Unlike many ’80s rockers, Great White’s Mark Kendall says he welcomed the ’90s grunge movement
Not every ‘80s rock musician is a fan of the ‘90s grunge that proceeded them, but Great White guitarist Mark Kendall says the rise of grunge in the early ‘90s was a much-needed change. Speaking with My Global Mind webzine, Kendall said he “wasn’t really as bummed out as I thought I should have been” when the grunge movement came in and kicked ‘80s rock and hair metal to the curb.

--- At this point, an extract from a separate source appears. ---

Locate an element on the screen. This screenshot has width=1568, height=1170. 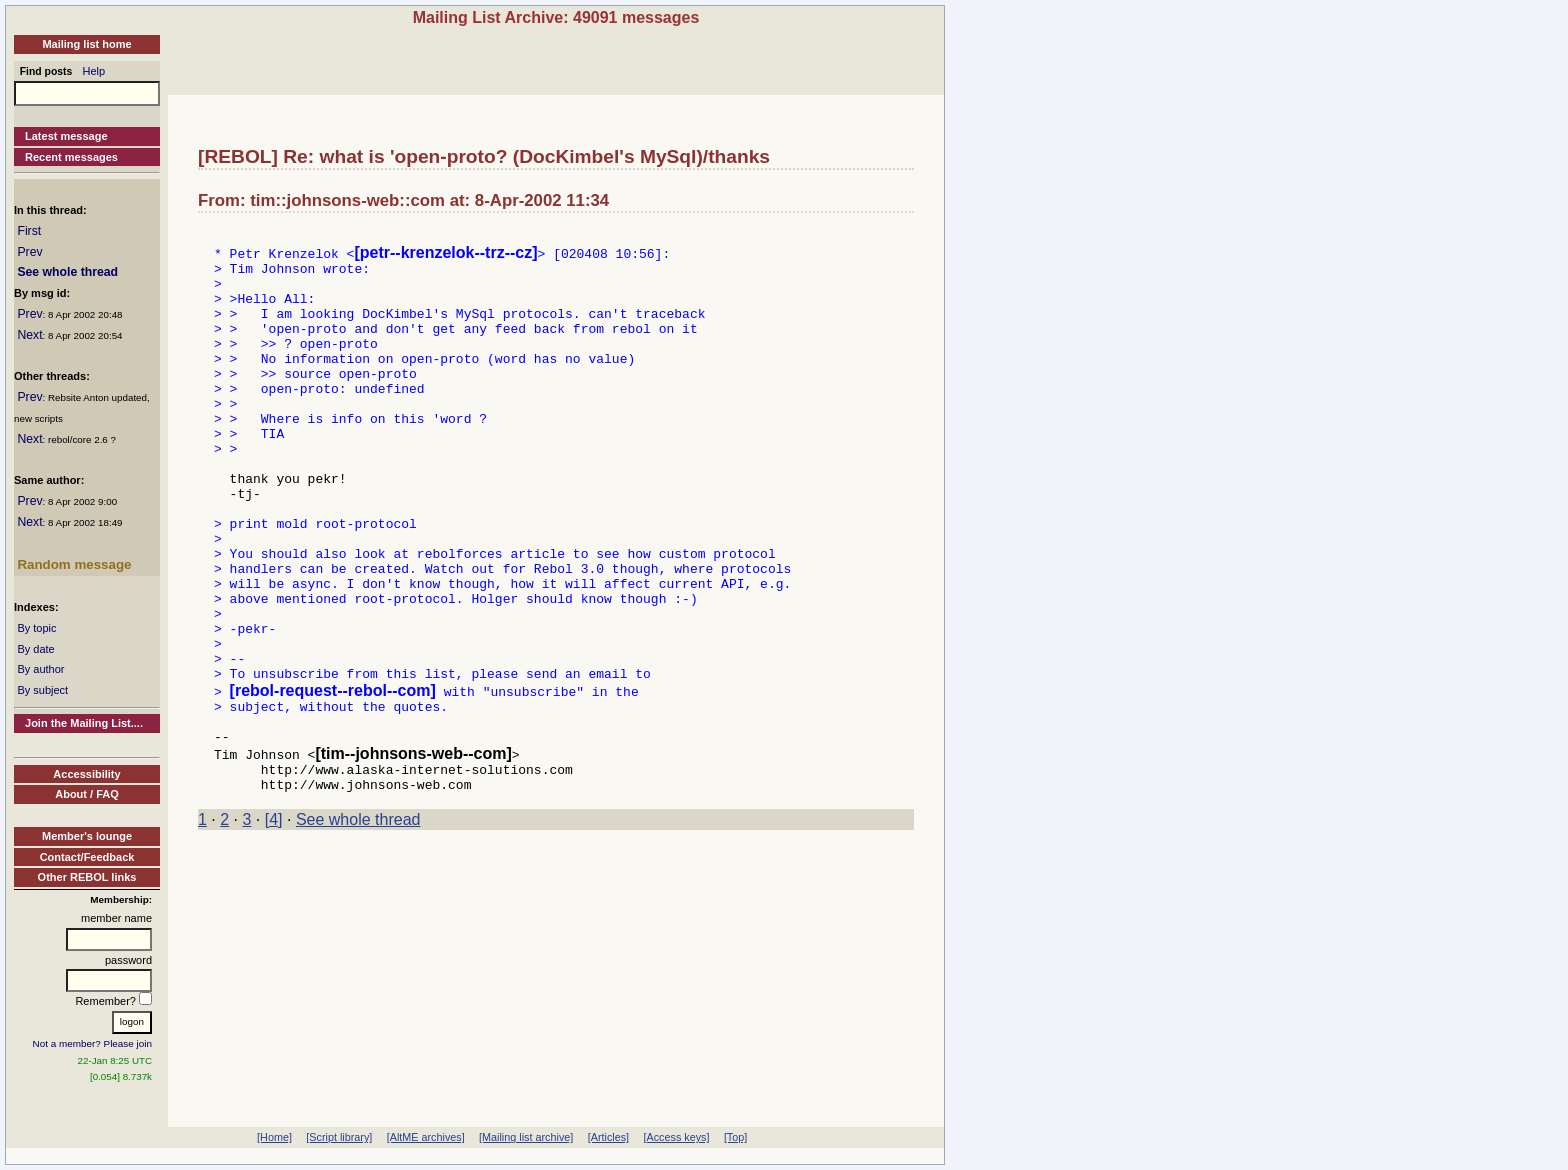
[Access keys] is located at coordinates (676, 1137).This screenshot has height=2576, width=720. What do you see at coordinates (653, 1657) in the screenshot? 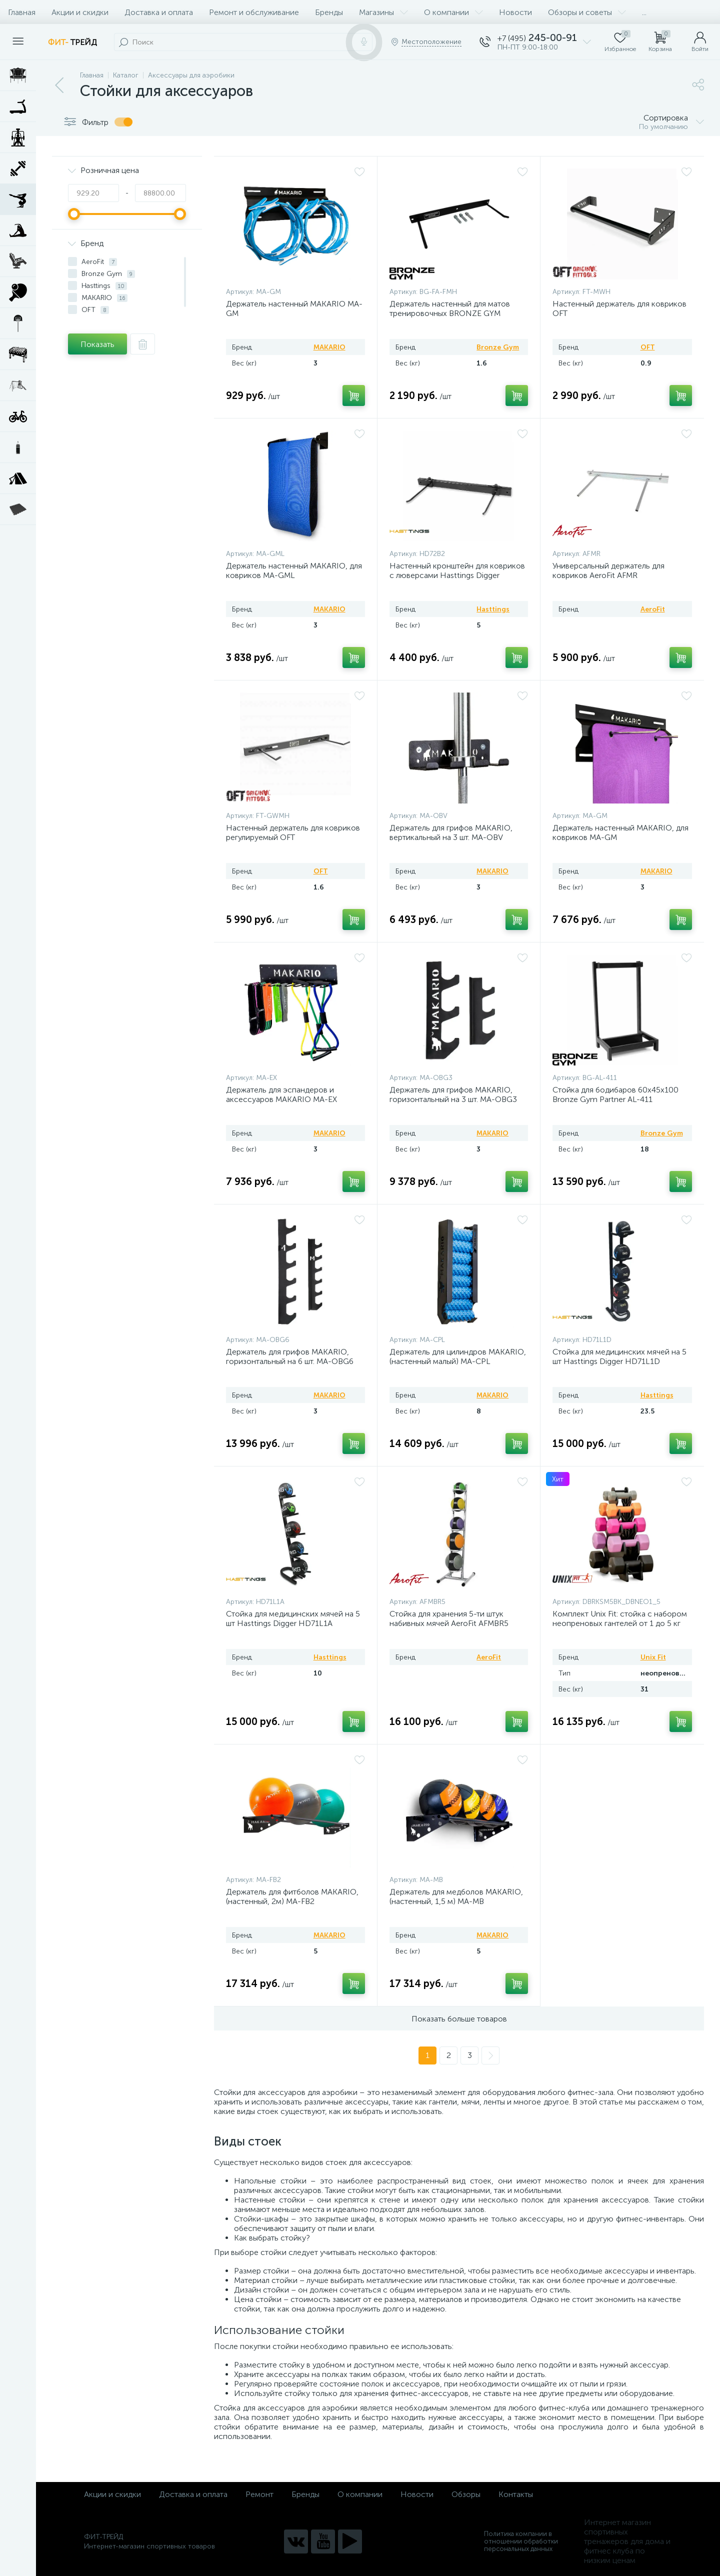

“I was almost relieved to hear something different, because I really felt that at the end of the ‘80s, it was starting to get watered down,” Kendall said. “It was becoming so predictable. Everybody was writing the same songs with the anthems, and to me, it was just really bad.”

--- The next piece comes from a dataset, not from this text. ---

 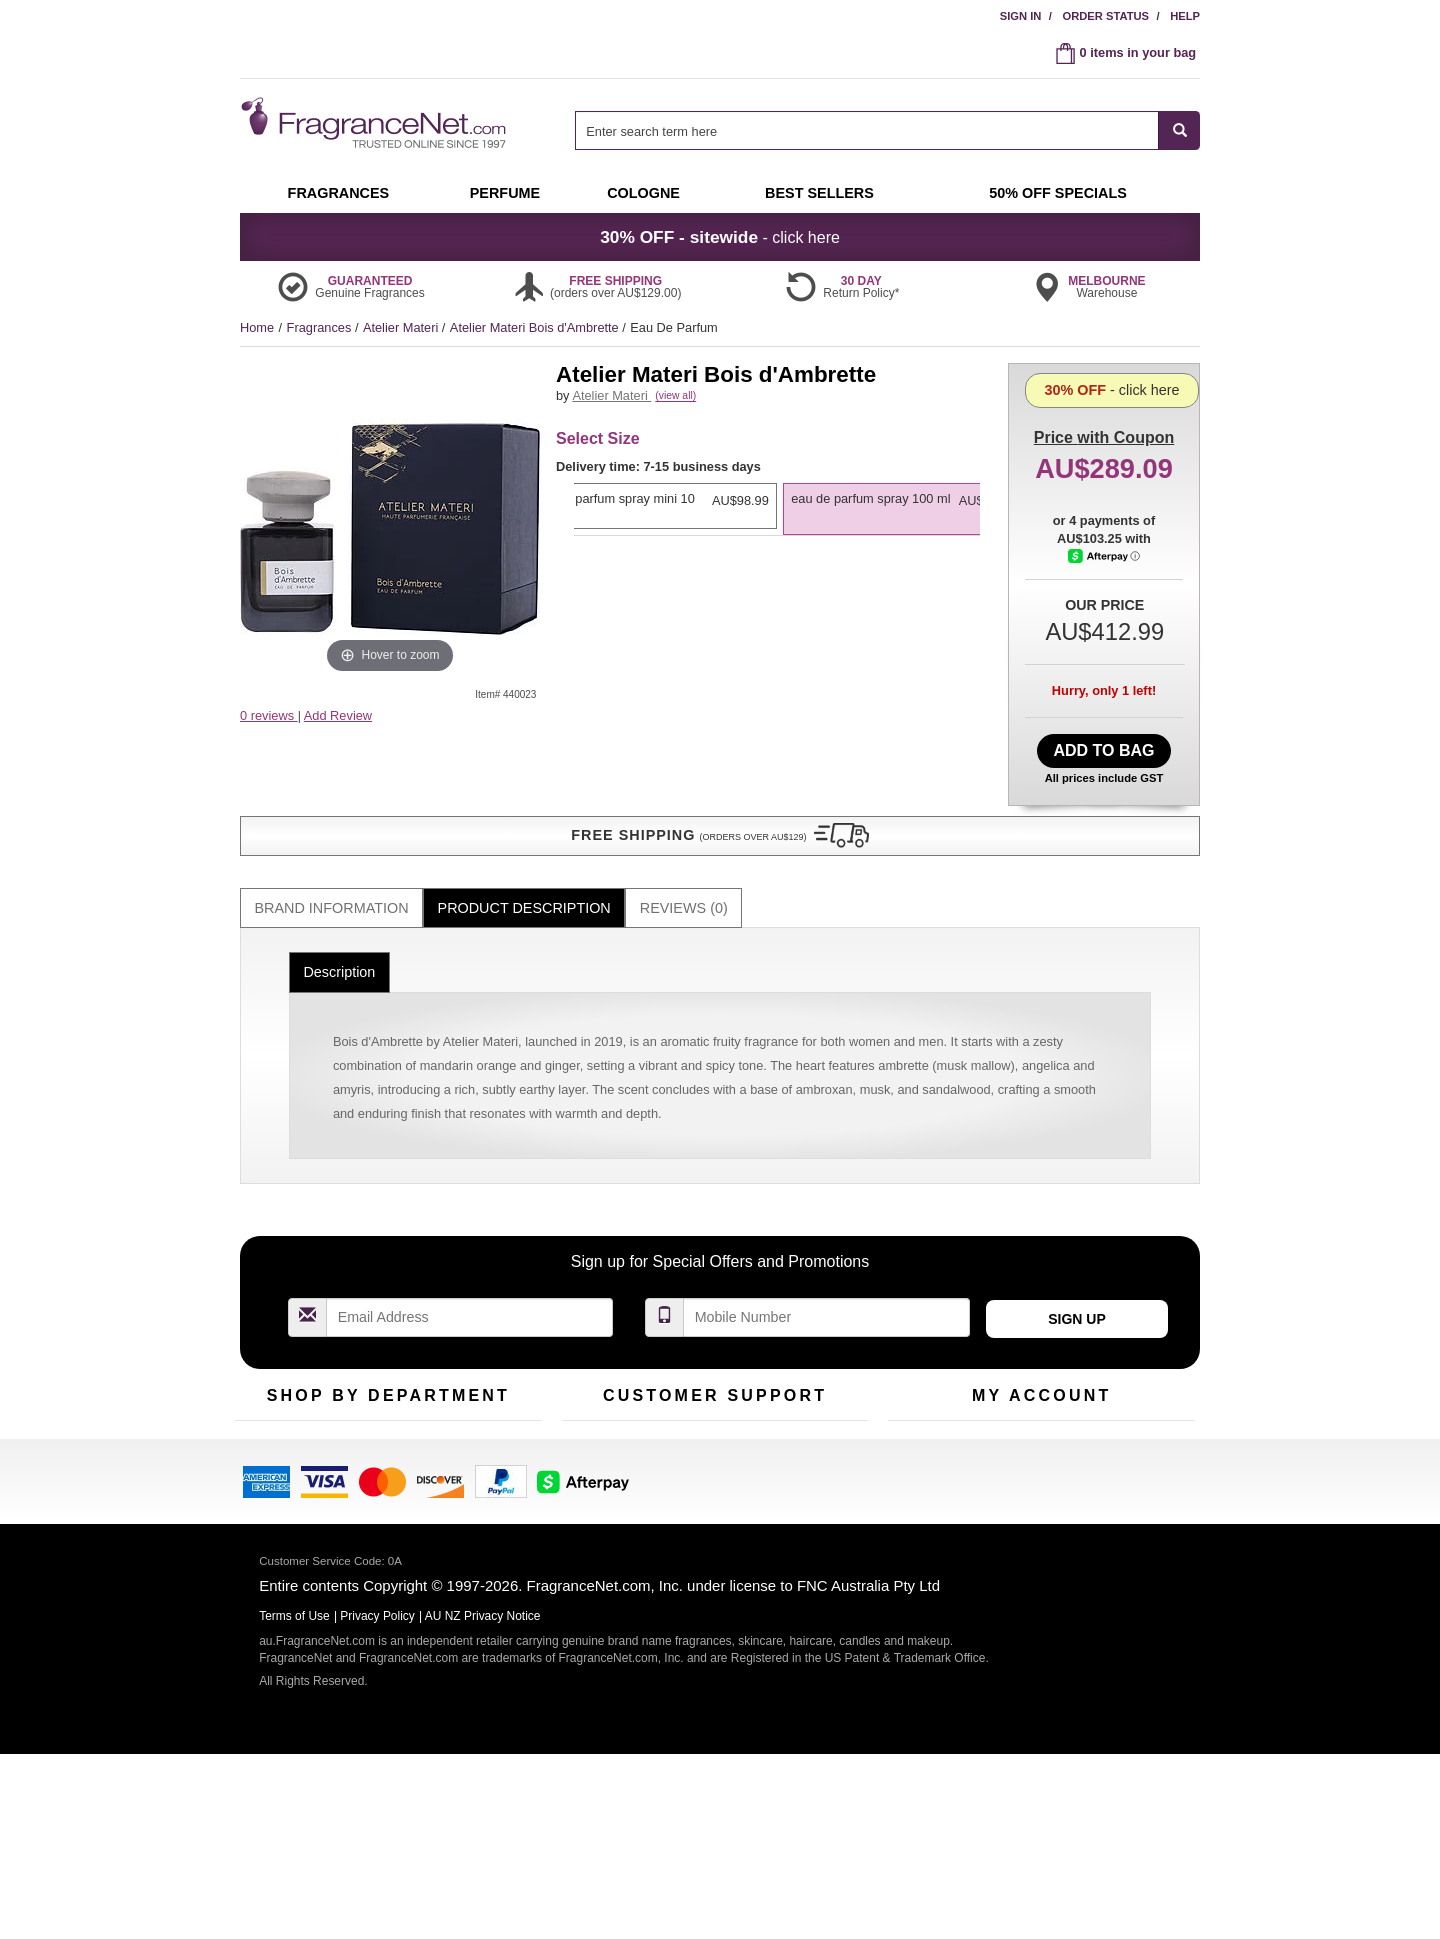 I want to click on Best Sellers, so click(x=379, y=1451).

He added, “I just thought it’s nice to hear this raw music; it was such a welcome change for me. Alice in Chains, for example, I liked. Usually I’m pretty accepting when I hear music that has melody to it and that has some kind of originality. Their songs were maybe a little darker, about how screwed up the world was and doom and gloom, whereas in our era it was all about celebration and girls… Our attitude was to get away from the problem, theirs was to embrace it. And it still sounded good, and there were a lot of good bands that came out in the ‘90s. But it was a dark period for bands of our era because the momentum had shifted towards the newer bands.”
Kendall said that while some ‘80s bands simply stopped playing after grunge came on the scene, Great White still toured, but simply stayed under the radar.
“I was talking with Rudolf Schenker of the Scorpions, and he said that they basically didn’t play in the Nineties, they had a ten-year break almost, because of all the new music. We still played but we were kind of flying under the radar, because so much attention, so much deserved attention was happening with the new bands.”